§ **The input**
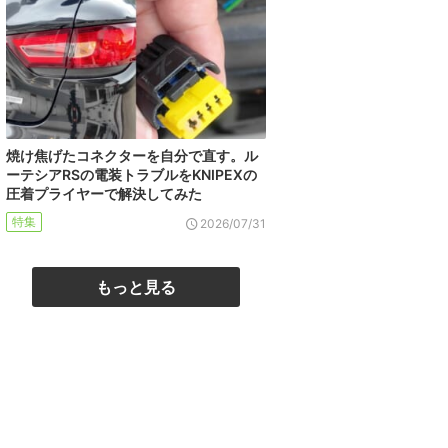
焼け焦げたコネクターを自分で直す。ル
ーテシアRSの電装トラブルをKNIPEXの
圧着プライヤーで解決してみた
特集
2026/07/31
もっと見る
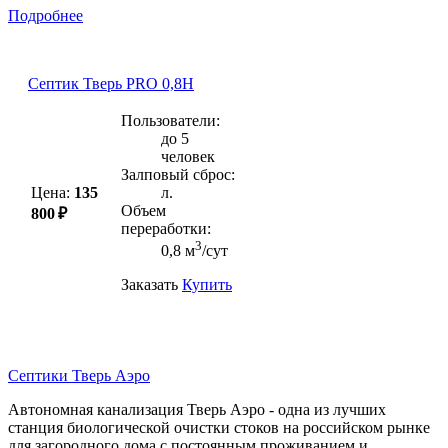
Подробнее
Септик Тверь PRO 0,8Н
Пользователи:
до 5
человек
Залповый сброс:
Цена:
135
л.
Объем
800 ₽
переработки:
3
0,8 м
/сут
Заказать
Купить
Септики Тверь Аэро
Автономная канализация Тверь Аэро - одна из лучших
станция биологической очистки стоков на российском рынке
для загородного дома с постоянным проживанием и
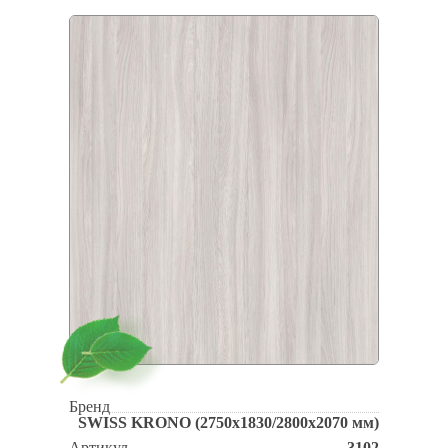
Бренд
SWISS KRONO (2750x1830/2800x2070 мм)
Артикул
3102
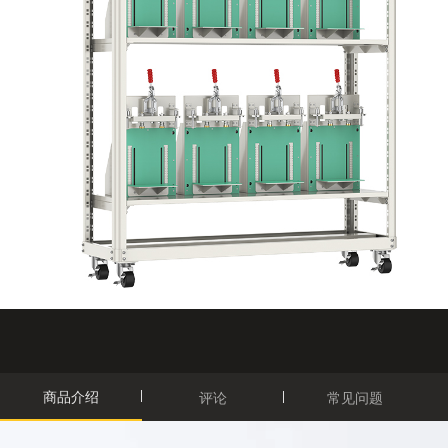
商品介绍
评论
常见问题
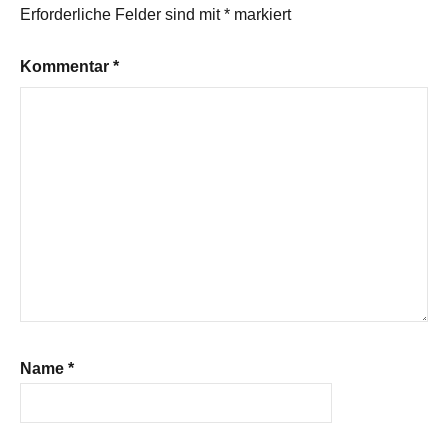
Erforderliche Felder sind mit
*
markiert
Kommentar
*
Name
*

§ **Task objective**
Repeat the listing above exactly, omitting the pictures it contains.

§ **Written answer**
焼け焦げたコネクターを自分で直す。ル
ーテシアRSの電装トラブルをKNIPEXの
圧着プライヤーで解決してみた
特集
2026/07/31
もっと見る
Подробнее
Септик Тверь PRO 0,8Н
Пользователи:
до 5
человек
Залповый сброс:
Цена:
135
л.
Объем
800 ₽
переработки:
3
0,8 м
/сут
Заказать
Купить
Септики Тверь Аэро
Автономная канализация Тверь Аэро - одна из лучших
станция биологической очистки стоков на российском рынке
для загородного дома с постоянным проживанием и
Бренд
SWISS KRONO (2750x1830/2800x2070 мм)
Артикул
3102
商品介绍
评论
常见问题
Erforderliche Felder sind mit
*
markiert
Kommentar
*
Name
*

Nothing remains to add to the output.